> Activity:
What you return must be every line below that includes the word "Luanda".

************

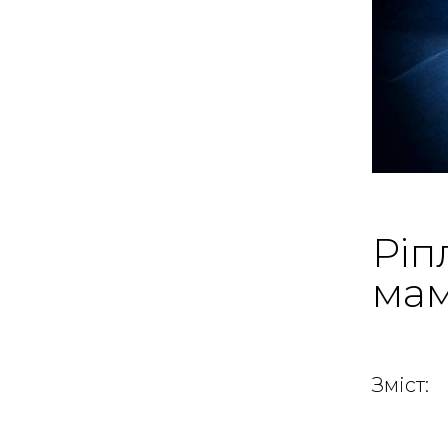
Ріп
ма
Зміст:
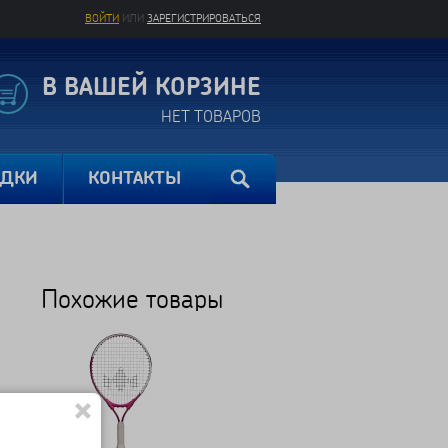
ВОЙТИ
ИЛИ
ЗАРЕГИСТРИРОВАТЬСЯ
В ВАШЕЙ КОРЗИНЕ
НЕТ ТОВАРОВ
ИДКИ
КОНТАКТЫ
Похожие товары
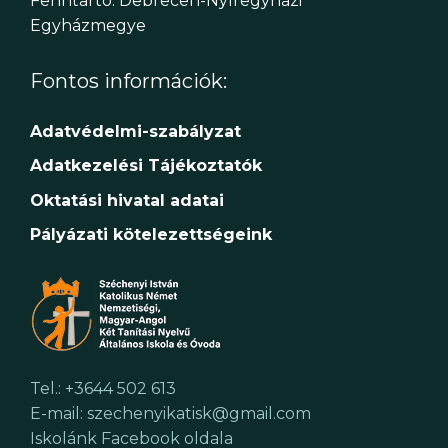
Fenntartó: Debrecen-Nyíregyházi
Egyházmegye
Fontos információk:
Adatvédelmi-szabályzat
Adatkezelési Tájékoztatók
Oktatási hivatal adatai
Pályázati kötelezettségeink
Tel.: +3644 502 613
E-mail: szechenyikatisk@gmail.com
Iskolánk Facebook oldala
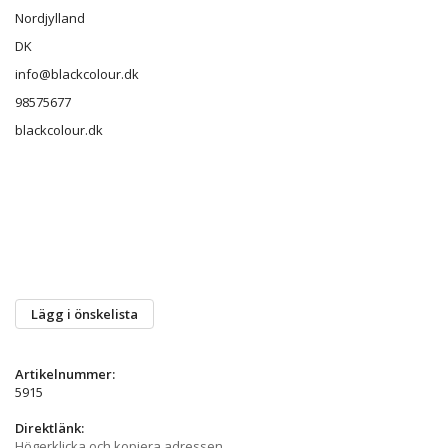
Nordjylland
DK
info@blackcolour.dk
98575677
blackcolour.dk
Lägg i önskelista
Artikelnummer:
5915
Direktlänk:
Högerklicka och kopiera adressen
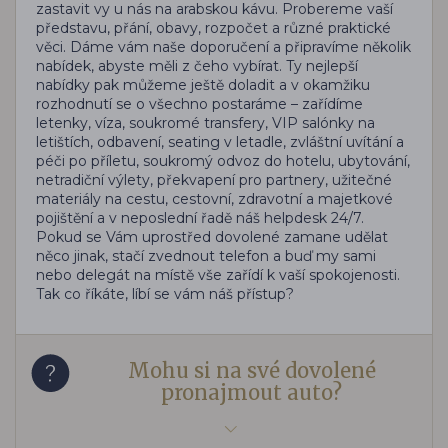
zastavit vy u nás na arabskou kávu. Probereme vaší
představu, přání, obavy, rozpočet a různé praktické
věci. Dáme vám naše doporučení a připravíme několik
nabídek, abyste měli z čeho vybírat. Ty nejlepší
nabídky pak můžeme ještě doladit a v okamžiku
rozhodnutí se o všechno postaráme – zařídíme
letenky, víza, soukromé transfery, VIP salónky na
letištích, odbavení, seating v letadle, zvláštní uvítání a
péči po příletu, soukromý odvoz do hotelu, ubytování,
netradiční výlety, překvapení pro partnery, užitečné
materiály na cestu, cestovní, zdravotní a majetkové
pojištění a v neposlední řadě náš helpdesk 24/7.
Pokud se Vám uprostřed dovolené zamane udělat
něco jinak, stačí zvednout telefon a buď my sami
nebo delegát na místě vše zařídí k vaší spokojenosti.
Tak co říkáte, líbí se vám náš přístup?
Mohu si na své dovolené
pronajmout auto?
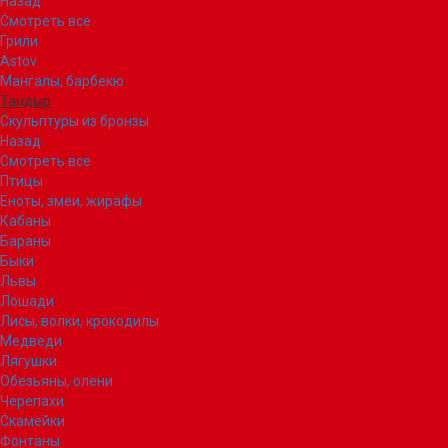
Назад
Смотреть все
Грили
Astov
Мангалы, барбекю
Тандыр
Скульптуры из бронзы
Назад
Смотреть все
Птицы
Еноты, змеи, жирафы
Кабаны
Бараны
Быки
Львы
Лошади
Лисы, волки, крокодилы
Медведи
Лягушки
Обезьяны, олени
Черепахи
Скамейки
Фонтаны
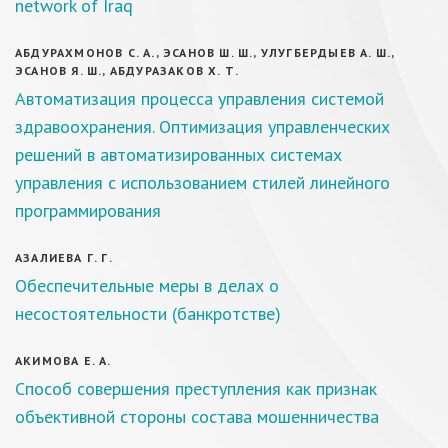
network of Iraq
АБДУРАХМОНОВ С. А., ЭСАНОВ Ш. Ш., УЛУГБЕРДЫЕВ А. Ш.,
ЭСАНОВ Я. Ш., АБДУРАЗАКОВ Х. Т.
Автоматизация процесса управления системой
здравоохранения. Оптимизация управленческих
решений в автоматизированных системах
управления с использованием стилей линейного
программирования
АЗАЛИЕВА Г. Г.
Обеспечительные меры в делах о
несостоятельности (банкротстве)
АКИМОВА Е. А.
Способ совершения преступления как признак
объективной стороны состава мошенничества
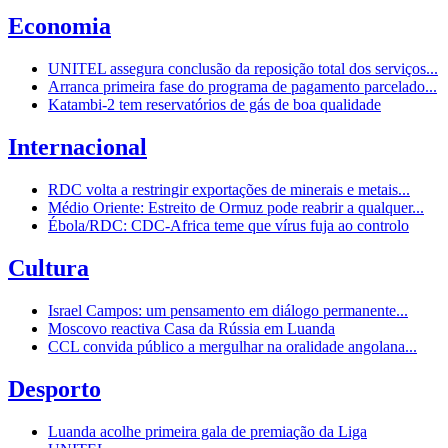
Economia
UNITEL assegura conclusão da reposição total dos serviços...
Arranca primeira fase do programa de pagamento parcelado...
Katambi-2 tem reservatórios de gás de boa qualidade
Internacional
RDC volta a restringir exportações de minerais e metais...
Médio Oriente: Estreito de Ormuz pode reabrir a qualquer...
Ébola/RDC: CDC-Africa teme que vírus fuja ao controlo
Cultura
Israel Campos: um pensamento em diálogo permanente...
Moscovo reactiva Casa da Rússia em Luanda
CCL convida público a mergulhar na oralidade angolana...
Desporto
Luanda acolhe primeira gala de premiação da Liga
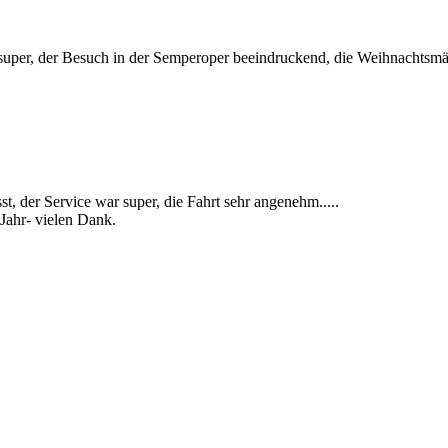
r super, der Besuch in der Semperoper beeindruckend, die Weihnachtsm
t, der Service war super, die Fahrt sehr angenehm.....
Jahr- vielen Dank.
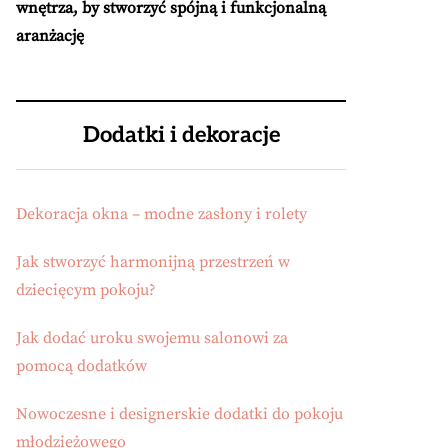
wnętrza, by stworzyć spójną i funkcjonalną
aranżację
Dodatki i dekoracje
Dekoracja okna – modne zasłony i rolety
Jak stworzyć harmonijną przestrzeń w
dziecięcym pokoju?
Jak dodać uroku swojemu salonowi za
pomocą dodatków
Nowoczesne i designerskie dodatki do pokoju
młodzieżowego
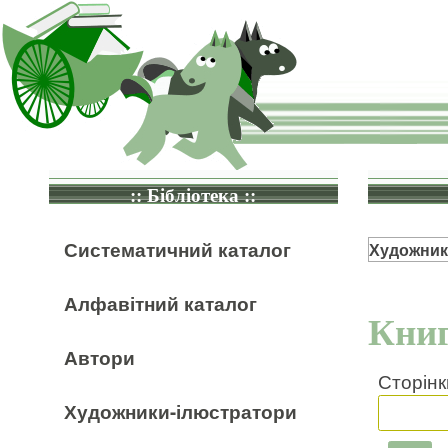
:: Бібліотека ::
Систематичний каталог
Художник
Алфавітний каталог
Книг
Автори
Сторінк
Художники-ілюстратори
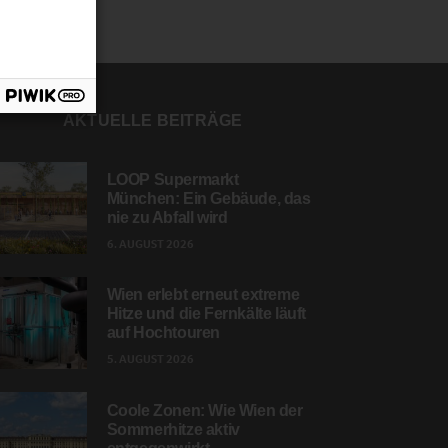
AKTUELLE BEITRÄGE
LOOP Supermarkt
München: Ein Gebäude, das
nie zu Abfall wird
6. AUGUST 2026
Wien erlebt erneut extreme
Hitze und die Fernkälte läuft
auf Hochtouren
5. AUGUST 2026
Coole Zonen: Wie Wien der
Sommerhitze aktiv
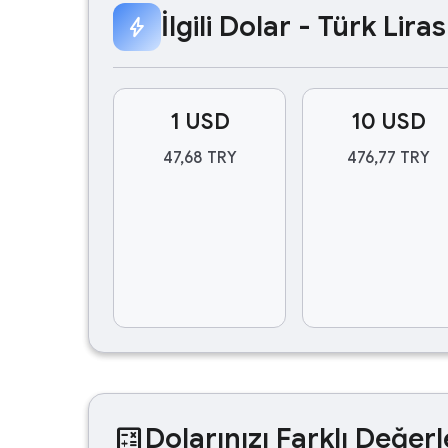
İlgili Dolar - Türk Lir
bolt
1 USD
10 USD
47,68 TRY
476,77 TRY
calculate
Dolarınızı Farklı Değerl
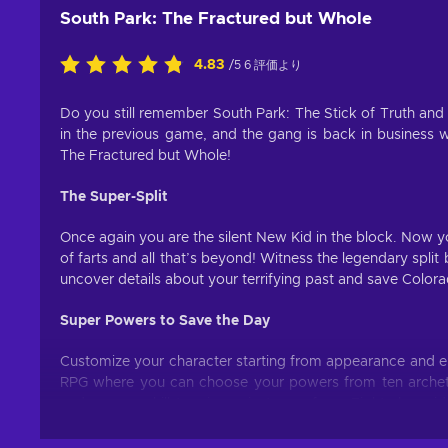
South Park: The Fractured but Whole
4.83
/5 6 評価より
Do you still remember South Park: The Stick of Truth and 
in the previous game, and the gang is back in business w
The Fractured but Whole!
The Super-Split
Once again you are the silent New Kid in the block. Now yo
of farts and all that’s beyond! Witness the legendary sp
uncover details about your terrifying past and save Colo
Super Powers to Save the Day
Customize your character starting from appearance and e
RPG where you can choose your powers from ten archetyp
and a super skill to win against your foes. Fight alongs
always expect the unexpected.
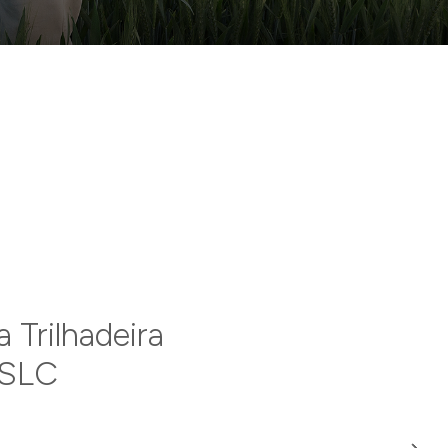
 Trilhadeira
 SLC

************

> Reply to the task:
Moscovo reactiva Casa da Rússia em Luanda
Luanda acolhe primeira gala de premiação da Liga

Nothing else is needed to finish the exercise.